Troubleshooting (fast answers)

  • TLS shows “TRAEFIK DEFAULT CERT” ACME didn't issue yet. Check: DNS points to VM IP; inbound 80/443 open (Hetzner+UFW); ACME_EMAIL set; acme.json exists and 0600 (Traefik volume handles this).
  • /healthz over HTTPS returns 404 Verify labels on spapi service traefik.http.routers.spapi.rule=Host<<{API_HOST}>> and that the container is healthy.
  • Worker “unhealthy” Healthcheck uses celery status or pgrep. If using pgrep, ensure image includes procps. Also verify Redis reachable (redis container healthy).
  • Beat restarts / permission denied Ensure the beat state path is writable. Our compose uses a volume; if you changed paths, mount a writable dir (e.g. /var/lib/celery) or set env to a writable location.

Security notes

  • The deploy key is read-only and limited to the GitHub repo.
  • LWA credentials are encrypted at rest with SPAPI_FERNET_KEY. Only server workers/beat can decrypt for scheduled jobs.
  • By default, CORS is permissive (*)—tighten SPAPI_API_CORS for production.
  • Exposed ports: 443/80 (Traefik), nothing else public.

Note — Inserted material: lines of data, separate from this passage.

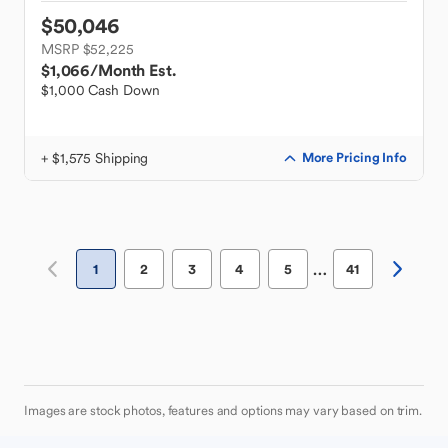
$50,046
MSRP $52,225
$1,066
/Month Est.
$1,000 Cash Down
+ $1,575 Shipping
More Pricing Info
…
1
2
3
4
5
41
Images are stock photos, features and options may vary based on trim.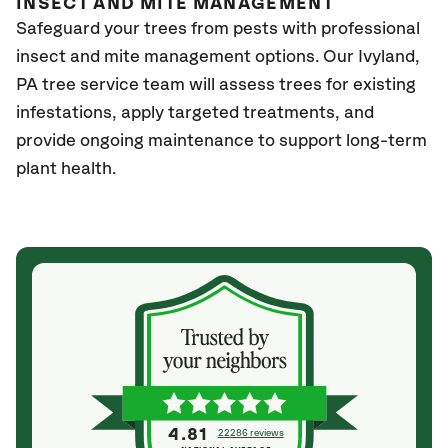
INSECT AND MITE MANAGEMENT
Safeguard your trees from pests with professional
insect and mite management options. Our Ivyland
,
PA
tree service team will assess trees for existing
infestations, apply targeted treatments, and
provide ongoing maintenance to support long-term
plant health.
4.81
22286 reviews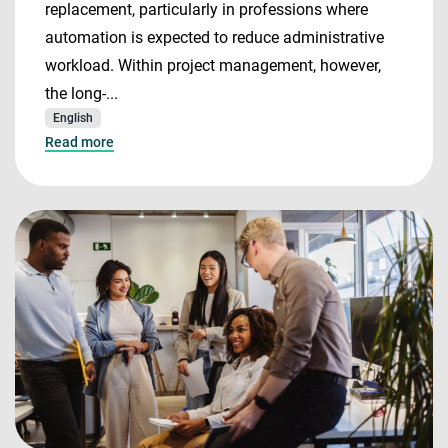
replacement, particularly in professions where
automation is expected to reduce administrative
workload. Within project management, however,
the long-...
English
Read more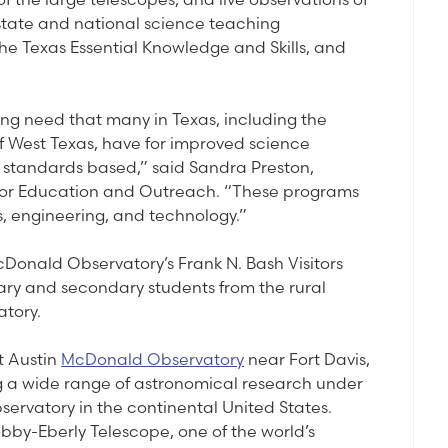
n state and national science teaching
e Texas Essential Knowledge and Skills, and
ing need that many in Texas, including the
f West Texas, have for improved science
 standards based,” said Sandra Preston,
 for Education and Outreach. “These programs
, engineering, and technology.”
cDonald Observatory’s Frank N. Bash Visitors
y and secondary students from the rural
atory.
at Austin
McDonald Observatory
near Fort Davis,
ng a wide range of astronomical research under
bservatory in the continental United States.
by-Eberly Telescope, one of the world’s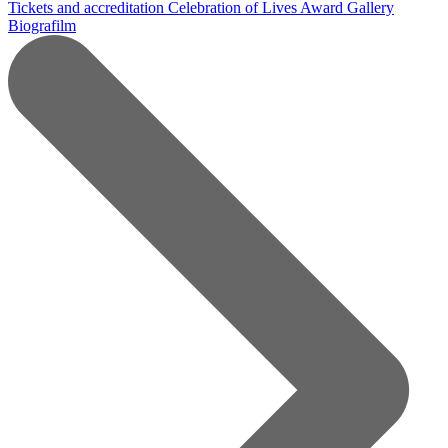
Tickets and accreditation
Celebration of Lives Award
Gallery
Biografilm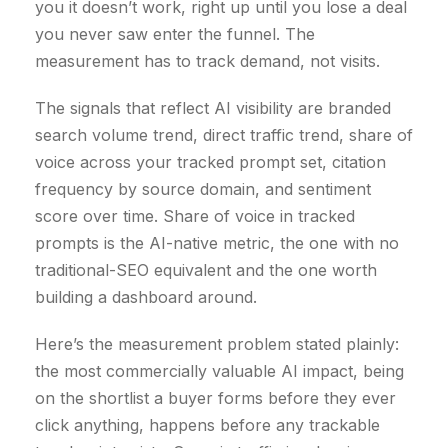
you it doesn’t work, right up until you lose a deal
you never saw enter the funnel. The
measurement has to track demand, not visits.
The signals that reflect AI visibility are branded
search volume trend, direct traffic trend, share of
voice across your tracked prompt set, citation
frequency by source domain, and sentiment
score over time. Share of voice in tracked
prompts is the AI-native metric, the one with no
traditional-SEO equivalent and the one worth
building a dashboard around.
Here’s the measurement problem stated plainly:
the most commercially valuable AI impact, being
on the shortlist a buyer forms before they ever
click anything, happens before any trackable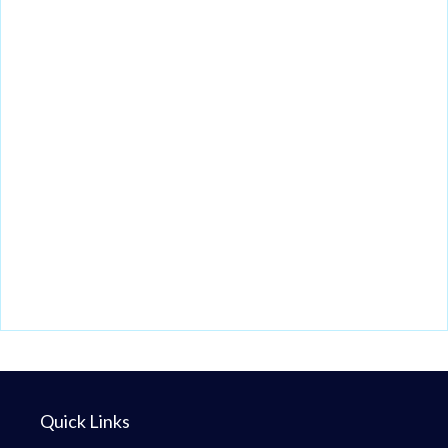
Quick Links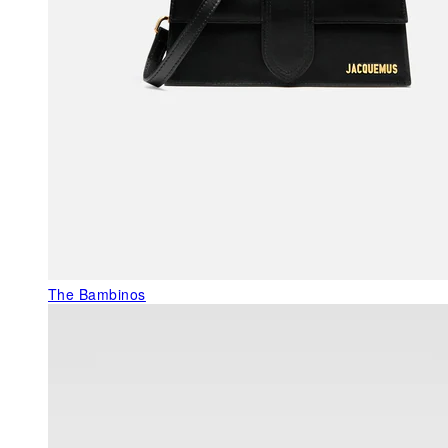
The Bambinos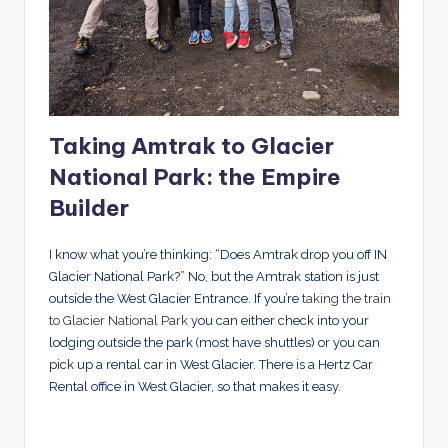
Taking Amtrak to Glacier
National Park: the Empire
Builder
I know what you’re thinking: “Does Amtrak drop you off IN
Glacier National Park?” No, but the Amtrak station is just
outside the West Glacier Entrance. If you’re
taking the train
to Glacier National Park
you can either check into your
lodging outside the park (most have shuttles) or you can
pick up a rental car in West Glacier. There is a Hertz Car
Rental office in West Glacier, so that makes it easy.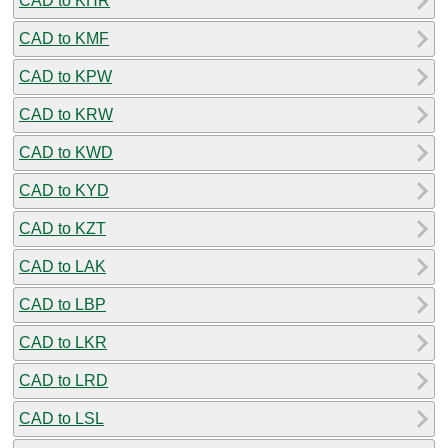
CAD to KHR
CAD to KMF
CAD to KPW
CAD to KRW
CAD to KWD
CAD to KYD
CAD to KZT
CAD to LAK
CAD to LBP
CAD to LKR
CAD to LRD
CAD to LSL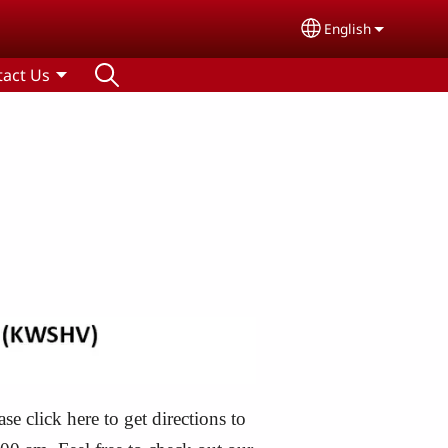
English
Select your lang
tact Us
 click here to get directions to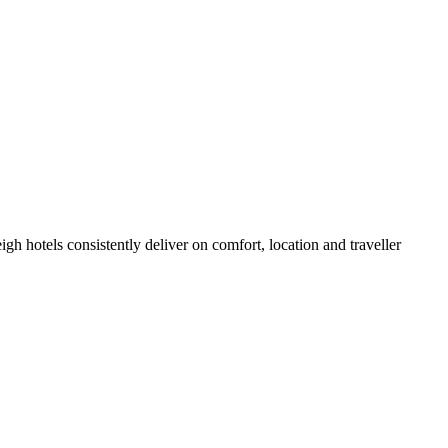
h hotels consistently deliver on comfort, location and traveller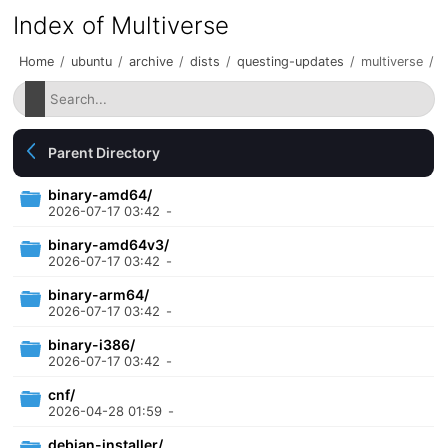
Index of Multiverse
Home
/
ubuntu
/
archive
/
dists
/
questing-updates
/
multiverse
/
Parent Directory
binary-amd64/
2026-07-17 03:42
-
binary-amd64v3/
2026-07-17 03:42
-
binary-arm64/
2026-07-17 03:42
-
binary-i386/
2026-07-17 03:42
-
cnf/
2026-04-28 01:59
-
debian-installer/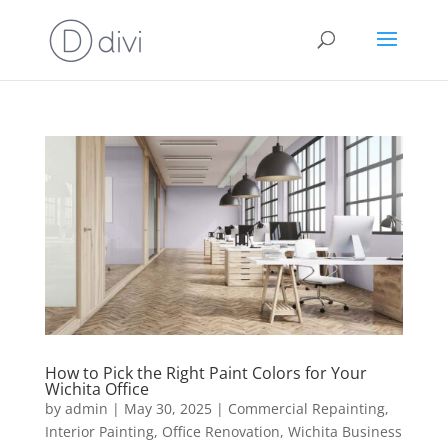
How to Pick the Right Paint Colors for Your
Wichita Office
by
admin
|
May 30, 2025
|
Commercial Repainting
,
Interior Painting
,
Office Renovation
,
Wichita Business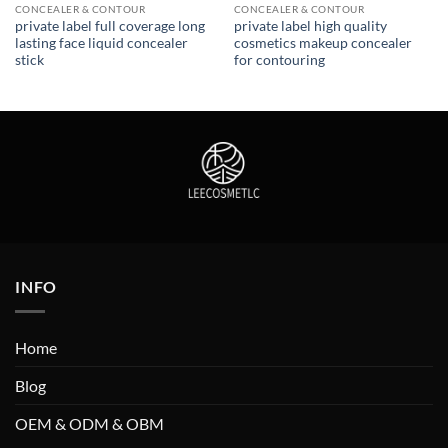
CONCEALER & CONTOUR
CONCEALER & CONTOUR
private label full coverage long
private label high quality
lasting face liquid concealer
cosmetics makeup concealer
stick
for contouring
INFO
Home
Blog
OEM & ODM & OBM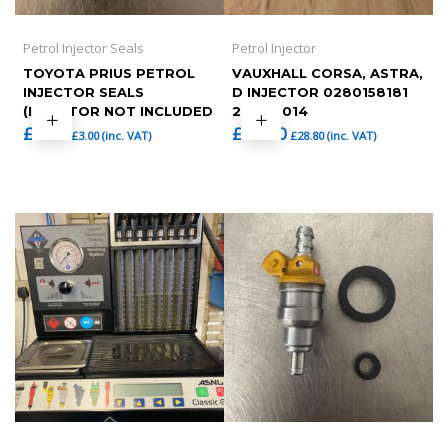
Petrol Injector Seals
Petrol Injector
TOYOTA PRIUS PETROL
VAUXHALL CORSA, ASTRA,
INJECTOR SEALS
D INJECTOR 0280158181
(INJECTOR NOT INCLUDED
2010-2014
£
2.50
£
24.00
£
3.00
(inc. VAT)
£
28.80
(inc. VAT)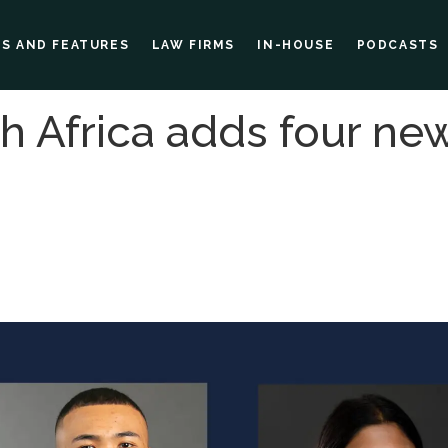
ES AND FEATURES
LAW FIRMS
IN-HOUSE
PODCASTS
h Africa adds four ne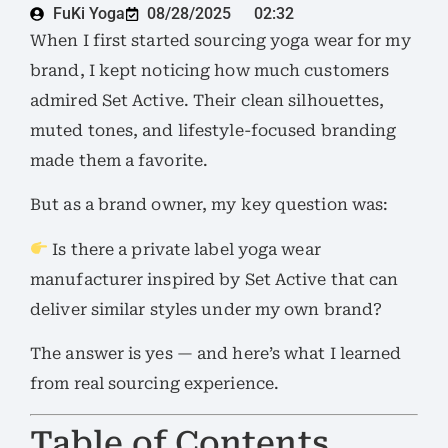
FuKi Yoga
08/28/2025
02:32
When I first started sourcing yoga wear for my
brand, I kept noticing how much customers
admired Set Active. Their clean silhouettes,
muted tones, and lifestyle-focused branding
made them a favorite.
But as a brand owner, my key question was:
Is there a private label yoga wear
manufacturer inspired by Set Active that can
deliver similar styles under my own brand?
The answer is yes — and here’s what I learned
from real sourcing experience.
Table of Contents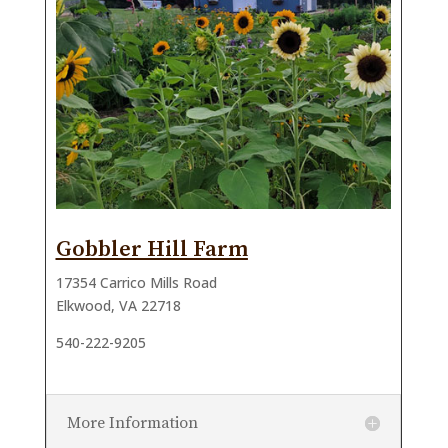
Gobbler Hill Farm
17354 Carrico Mills Road
Elkwood, VA 22718
540-222-9205
More Information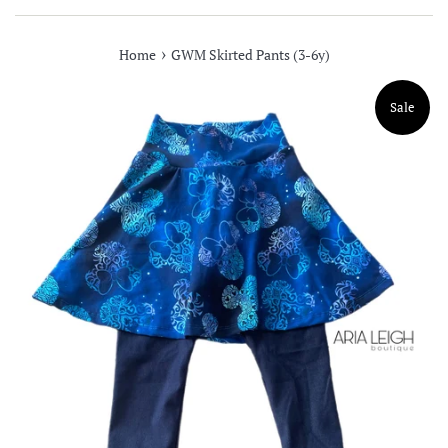
›
Home
GWM Skirted Pants (3-6y)
Sale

At a glance: Endpoint & job flow

  1. Frontend tests keys → POST /test (no store).
  2. Frontend stores keys to enable schedules → POST /creds.
  3. User runs quick actionsPOST /enqueue with inline keys (or uses stored keys).
  4. Worker ingests → writes jobs & events to Supabase → frontend Realtime updates.
  5. Beat runs hourly/daily per spapi_sync_prefs (only when keys stored).

That's it. You now have a clean, resilient stack with HTTPS, background jobs, and a simple operational model.